5C.2
Reexamining the role of lightning in the landscape of Great Smoky Mountains National Park
Dana Cohen, Great Smoky Mountains National Park, Gatlinburg, TN; and B. Dellinger
Great Smoky Mountains National Park had a policy of suppressing all fires, regardless of ignition source, from its inception in 1934 through the adoption of its fire management policy in 1997. In 1998 the park implemented a wildland fire use policy, allowing lightning-caused fires to burn themselves out providing that they met certain predefined conditions. Fire histories compiled for the time period from 1942 to 1998 show 1,135.6 total in-park acres burned due to lightning-ignited fires. In the four years of selective suppression, 1998 through 2002, in-park acreage for fires begun by lightning totaled 1,048.4 acres, with the largest burning 523 acres.

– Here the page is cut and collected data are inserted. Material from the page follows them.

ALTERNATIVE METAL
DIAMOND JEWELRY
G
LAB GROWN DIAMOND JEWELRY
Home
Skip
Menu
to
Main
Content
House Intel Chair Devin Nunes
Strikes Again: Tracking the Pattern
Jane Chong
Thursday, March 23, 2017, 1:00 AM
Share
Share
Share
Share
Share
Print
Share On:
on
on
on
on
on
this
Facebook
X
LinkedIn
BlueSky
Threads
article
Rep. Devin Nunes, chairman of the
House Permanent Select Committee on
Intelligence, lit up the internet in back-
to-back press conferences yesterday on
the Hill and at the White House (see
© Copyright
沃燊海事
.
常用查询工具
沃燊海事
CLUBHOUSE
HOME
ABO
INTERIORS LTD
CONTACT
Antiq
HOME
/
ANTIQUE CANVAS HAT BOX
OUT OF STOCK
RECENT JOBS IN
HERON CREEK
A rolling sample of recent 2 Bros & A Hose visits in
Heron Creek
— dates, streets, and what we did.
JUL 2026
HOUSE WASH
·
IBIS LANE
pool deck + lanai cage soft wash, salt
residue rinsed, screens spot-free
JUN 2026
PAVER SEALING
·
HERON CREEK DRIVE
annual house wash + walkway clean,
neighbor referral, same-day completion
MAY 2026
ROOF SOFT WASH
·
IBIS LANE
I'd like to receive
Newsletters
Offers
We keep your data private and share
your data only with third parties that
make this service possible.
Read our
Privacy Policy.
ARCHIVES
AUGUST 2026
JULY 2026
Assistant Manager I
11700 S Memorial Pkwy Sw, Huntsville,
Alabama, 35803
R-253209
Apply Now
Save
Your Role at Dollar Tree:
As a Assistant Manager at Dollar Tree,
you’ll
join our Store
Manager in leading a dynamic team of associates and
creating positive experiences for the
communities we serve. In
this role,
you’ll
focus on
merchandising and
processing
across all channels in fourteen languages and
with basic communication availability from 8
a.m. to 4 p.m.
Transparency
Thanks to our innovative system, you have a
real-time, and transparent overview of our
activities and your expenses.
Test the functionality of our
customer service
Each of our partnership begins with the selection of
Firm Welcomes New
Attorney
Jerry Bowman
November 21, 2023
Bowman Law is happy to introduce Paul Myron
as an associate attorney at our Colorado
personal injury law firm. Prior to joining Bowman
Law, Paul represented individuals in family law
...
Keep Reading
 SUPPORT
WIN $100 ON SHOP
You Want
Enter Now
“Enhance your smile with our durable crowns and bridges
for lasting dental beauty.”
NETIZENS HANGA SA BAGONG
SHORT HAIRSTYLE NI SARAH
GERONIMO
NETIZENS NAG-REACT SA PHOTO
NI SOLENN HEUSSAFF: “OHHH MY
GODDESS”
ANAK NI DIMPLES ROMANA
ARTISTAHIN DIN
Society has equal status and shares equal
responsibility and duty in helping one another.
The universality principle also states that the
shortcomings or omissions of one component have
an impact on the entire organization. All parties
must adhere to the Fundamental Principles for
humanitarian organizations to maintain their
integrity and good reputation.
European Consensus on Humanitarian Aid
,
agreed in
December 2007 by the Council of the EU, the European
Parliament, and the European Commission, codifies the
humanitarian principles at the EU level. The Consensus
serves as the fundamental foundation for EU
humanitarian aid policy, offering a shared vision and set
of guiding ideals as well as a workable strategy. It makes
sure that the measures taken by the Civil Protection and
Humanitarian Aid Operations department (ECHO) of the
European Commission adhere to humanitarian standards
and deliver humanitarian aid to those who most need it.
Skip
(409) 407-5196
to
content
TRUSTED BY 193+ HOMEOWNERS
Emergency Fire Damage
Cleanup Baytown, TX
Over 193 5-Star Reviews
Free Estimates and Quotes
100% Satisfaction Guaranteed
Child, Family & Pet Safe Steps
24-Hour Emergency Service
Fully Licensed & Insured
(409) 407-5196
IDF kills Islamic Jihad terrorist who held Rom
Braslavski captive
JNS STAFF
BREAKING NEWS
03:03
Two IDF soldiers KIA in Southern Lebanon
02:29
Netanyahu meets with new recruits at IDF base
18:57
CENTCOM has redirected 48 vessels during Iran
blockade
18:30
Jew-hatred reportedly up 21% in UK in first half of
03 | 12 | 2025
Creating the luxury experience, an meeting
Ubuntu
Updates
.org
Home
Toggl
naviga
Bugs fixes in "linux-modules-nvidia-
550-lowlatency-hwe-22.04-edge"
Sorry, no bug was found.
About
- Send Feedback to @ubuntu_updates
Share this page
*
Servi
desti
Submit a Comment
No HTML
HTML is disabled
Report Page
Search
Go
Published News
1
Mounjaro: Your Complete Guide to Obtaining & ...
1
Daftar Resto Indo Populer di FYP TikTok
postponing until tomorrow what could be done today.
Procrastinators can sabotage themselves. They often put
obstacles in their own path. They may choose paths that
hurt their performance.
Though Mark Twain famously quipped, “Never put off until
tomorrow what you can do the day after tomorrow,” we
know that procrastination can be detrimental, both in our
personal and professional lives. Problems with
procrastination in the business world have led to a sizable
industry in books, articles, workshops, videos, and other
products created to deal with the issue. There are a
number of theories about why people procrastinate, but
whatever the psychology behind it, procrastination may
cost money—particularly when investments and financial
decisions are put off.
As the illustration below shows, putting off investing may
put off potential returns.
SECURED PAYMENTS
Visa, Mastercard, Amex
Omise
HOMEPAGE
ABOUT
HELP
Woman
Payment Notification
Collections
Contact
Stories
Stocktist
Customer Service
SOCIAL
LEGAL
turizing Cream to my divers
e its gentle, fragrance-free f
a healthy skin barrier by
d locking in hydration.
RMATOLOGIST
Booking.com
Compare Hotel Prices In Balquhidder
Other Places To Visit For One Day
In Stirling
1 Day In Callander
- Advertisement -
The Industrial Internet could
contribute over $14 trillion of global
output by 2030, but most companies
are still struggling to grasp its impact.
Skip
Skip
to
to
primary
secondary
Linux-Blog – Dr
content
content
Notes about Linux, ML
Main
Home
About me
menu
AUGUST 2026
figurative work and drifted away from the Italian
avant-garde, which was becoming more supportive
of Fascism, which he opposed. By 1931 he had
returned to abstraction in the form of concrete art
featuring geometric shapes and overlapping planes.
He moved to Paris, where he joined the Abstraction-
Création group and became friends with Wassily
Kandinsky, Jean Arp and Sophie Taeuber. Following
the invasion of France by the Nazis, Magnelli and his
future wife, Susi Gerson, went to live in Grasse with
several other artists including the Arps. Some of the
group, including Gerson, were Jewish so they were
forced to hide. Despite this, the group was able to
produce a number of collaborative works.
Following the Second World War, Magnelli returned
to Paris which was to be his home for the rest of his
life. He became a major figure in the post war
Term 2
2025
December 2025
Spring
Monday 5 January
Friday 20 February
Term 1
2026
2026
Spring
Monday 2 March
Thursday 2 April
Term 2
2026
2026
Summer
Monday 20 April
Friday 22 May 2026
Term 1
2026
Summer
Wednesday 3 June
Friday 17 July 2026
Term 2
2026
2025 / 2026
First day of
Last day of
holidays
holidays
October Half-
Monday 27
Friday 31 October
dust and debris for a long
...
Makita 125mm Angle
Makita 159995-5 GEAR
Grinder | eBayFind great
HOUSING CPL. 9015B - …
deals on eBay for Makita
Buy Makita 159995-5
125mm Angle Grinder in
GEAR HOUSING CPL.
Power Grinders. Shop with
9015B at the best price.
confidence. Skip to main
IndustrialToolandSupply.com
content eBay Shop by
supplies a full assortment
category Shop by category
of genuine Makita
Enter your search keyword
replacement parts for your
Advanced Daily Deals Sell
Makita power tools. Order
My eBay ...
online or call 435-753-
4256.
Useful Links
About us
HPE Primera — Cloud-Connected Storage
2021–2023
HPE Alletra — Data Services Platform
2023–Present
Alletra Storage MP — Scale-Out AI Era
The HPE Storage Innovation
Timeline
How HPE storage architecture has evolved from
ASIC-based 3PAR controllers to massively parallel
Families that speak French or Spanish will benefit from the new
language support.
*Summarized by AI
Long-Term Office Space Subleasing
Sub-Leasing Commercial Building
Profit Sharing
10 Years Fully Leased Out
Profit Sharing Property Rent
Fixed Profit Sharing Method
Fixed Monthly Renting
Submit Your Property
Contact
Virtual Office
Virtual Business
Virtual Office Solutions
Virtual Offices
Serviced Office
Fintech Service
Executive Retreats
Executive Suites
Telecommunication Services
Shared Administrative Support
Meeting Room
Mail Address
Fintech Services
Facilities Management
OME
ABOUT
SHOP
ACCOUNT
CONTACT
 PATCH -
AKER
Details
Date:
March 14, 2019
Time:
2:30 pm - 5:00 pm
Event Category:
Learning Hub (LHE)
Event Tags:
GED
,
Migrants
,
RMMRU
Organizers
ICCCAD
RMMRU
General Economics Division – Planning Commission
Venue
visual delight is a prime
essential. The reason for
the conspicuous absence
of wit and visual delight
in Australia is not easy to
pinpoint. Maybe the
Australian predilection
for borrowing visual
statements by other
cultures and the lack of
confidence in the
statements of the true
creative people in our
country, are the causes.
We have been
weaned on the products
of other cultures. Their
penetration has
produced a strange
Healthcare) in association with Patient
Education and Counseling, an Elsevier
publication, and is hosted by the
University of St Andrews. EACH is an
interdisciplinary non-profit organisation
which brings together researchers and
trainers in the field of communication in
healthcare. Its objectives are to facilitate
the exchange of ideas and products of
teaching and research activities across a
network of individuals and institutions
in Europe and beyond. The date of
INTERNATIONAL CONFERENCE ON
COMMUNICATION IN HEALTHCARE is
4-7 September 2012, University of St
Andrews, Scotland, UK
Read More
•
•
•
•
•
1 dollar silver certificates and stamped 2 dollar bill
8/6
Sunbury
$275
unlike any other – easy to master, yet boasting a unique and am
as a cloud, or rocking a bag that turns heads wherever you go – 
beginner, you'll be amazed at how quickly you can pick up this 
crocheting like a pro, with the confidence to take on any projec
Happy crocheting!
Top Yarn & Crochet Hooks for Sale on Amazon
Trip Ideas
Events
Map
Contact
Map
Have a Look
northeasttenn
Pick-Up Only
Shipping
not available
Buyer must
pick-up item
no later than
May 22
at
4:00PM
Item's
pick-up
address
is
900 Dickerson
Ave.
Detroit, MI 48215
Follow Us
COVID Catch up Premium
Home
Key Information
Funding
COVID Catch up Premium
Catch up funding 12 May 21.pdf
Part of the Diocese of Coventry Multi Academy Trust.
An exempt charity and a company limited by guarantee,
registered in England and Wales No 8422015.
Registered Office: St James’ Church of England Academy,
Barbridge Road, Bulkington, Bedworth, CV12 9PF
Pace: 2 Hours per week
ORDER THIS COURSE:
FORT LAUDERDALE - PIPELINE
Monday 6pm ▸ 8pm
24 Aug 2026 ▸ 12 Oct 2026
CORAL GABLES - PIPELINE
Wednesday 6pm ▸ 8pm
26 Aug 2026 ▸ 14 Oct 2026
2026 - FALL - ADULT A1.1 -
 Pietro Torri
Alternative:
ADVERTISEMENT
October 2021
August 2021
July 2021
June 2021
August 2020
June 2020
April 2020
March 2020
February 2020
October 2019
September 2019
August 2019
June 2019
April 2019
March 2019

This study examines the management implications of using suppression data to evaluate a landscape for allowing unplanned ignitions. Lightning fires often burn slowly and with low intensity at their outset, making them easy to suppress while still small. Suppression-era data reflects this, with lightning-caused fires accounting for a low percentage of total fire acreage. Such information has often led land managers to dismiss the role of lightning, and therefore of slow-burning, low intensity fire, within the landscape. By using fire reports, weather data, and geospatial data, we use fire behavior modeling programs to project fire perimeters as if these suppressed lightning fires had been allowed to burn unimpeded. These projections, in addition to the information collected from the recent fires that were allowed to burn themselves out, build the foundation for redefining the historic role of lightning-caused fire in the Southern Appalachian landscape.